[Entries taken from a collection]

_ _ _ _ _ _ _

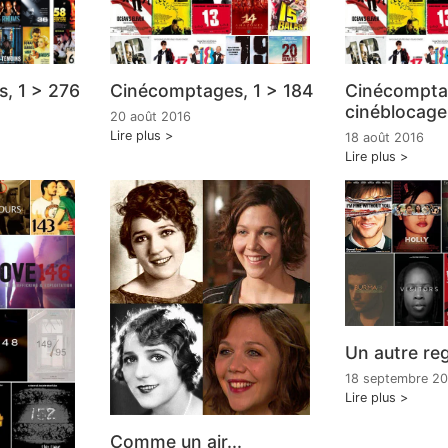
, 1 > 276
Cinécomptages, 1 > 184
Cinécompta
cinéblocage
20 août 2016
Lire plus
18 août 2016
Lire plus
Un autre re
18 septembre 2
Lire plus
Comme un air...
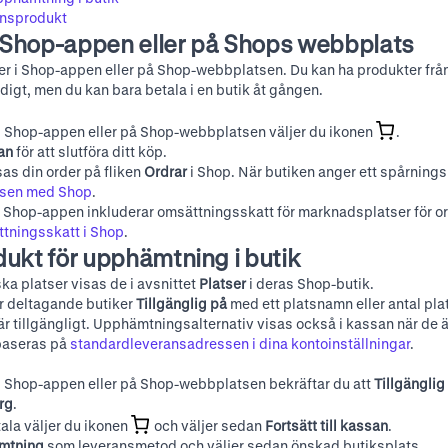
onsprodukt
i Shop-appen eller på Shops webbplats
r i Shop-appen eller på
Shop-webbplatsen
. Du kan ha produkter från
igt, men du kan bara betala i en butik åt gången.
i Shop-appen eller på
Shop-webbplatsen
väljer du ikonen
.
san
för att slutföra ditt köp.
sas din order på fliken
Ordrar
i Shop. När butiken anger ett spårning
nsen med Shop
.
 Shop-appen inkluderar omsättningsskatt för marknadsplatser för or
tningsskatt i Shop
.
ukt för upphämtning i butik
ska platser visas de i avsnittet
Platser
i deras Shop-butik.
r deltagande butiker
Tillgänglig på
med ett platsnamn eller antal pla
r tillgängligt. Upphämtningsalternativ visas också i kassan när de är
baseras på
standardleveransadressen i dina kontoinställningar
.
i Shop-appen eller på
Shop-webbplatsen
bekräftar du att
Tillgänglig
org
.
tala väljer du ikonen
och väljer sedan
Fortsätt till kassan
.
mtning
som leveransmetod och väljer sedan önskad butiksplats.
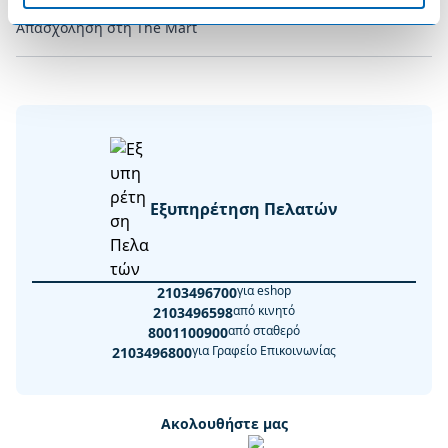
Απασχόληση στη The Mart
Εξυπηρέτηση Πελατών
για eshop
2103496700
από κινητό
2103496598
από σταθερό
8001100900
για Γραφείο Επικοινωνίας
2103496800
Ακολουθήστε μας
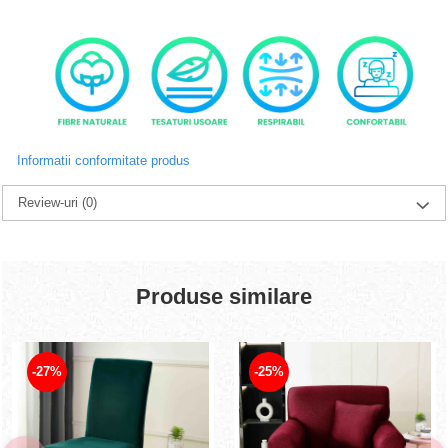
Informatii conformitate produs
Review-uri
(0)
Produse similare
-27%
-25%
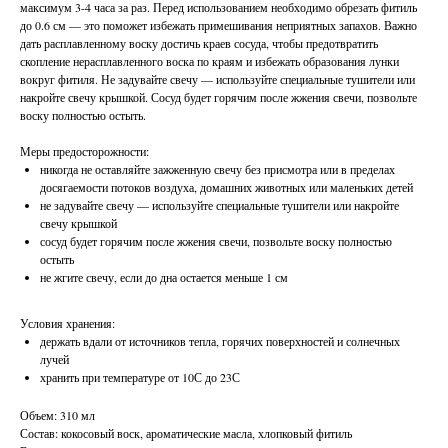
максимум 3-4 часа за раз. Перед использованием необходимо обрезать фитиль
до 0.6 см — это поможет избежать примешивания неприятных запахов. Важно
дать расплавленному воску достичь краев сосуда, чтобы предотвратить
скопление нерасплавленного воска по краям и избежать образования лунки
вокруг фитиля. Не задувайте свечу — используйте специальные тушители или
накройте свечу крышкой. Сосуд будет горячим после жжения свечи, позвольте
воску полностью остыть.
Меры предосторожности:
никогда не оставляйте зажженную свечу без присмотра или в пределах
досягаемости потоков воздуха, домашних животных или маленьких детей
не задувайте свечу — используйте специальные тушители или накройте
свечу крышкой
сосуд будет горячим после жжения свечи, позвольте воску полностью
остыть
не жгите свечу, если до дна остается меньше 1 см
Условия хранения:
держать вдали от источников тепла, горячих поверхностей и солнечных
лучей
хранить при температуре от 10С до 23С
Объем: 310 мл
Состав: кокосовый воск, ароматические масла, хлопковый фитиль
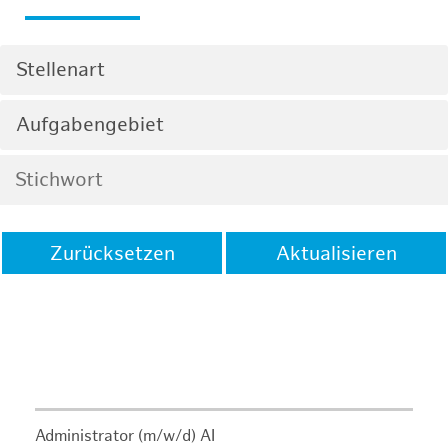
Stellenart
Aufgabengebiet
Zurücksetzen
Aktualisieren
Administrator (m/w/d) AI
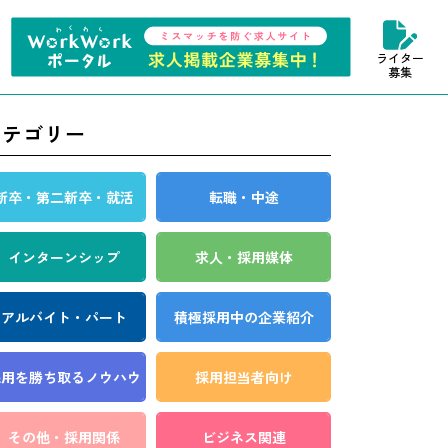
ライター
募集
カテゴリー
新卒・第二新卒・就活
転職・中途
インターンシップ
求人・採用媒体
アルバイト・パート
積極採用中の企業紹介
採用を勝ち取る
ノウハウ
採用担当者向け
その他・採用関係
ビジネス関連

_ _ _ _ _ _ _

# Exercise objective:
Search the data above for the word "свечи". Copy each line it is in.

# Solved problem:
накройте свечу крышкой. Сосуд будет горячим после жжения свечи, позвольте
сосуд будет горячим после жжения свечи, позвольте воску полностью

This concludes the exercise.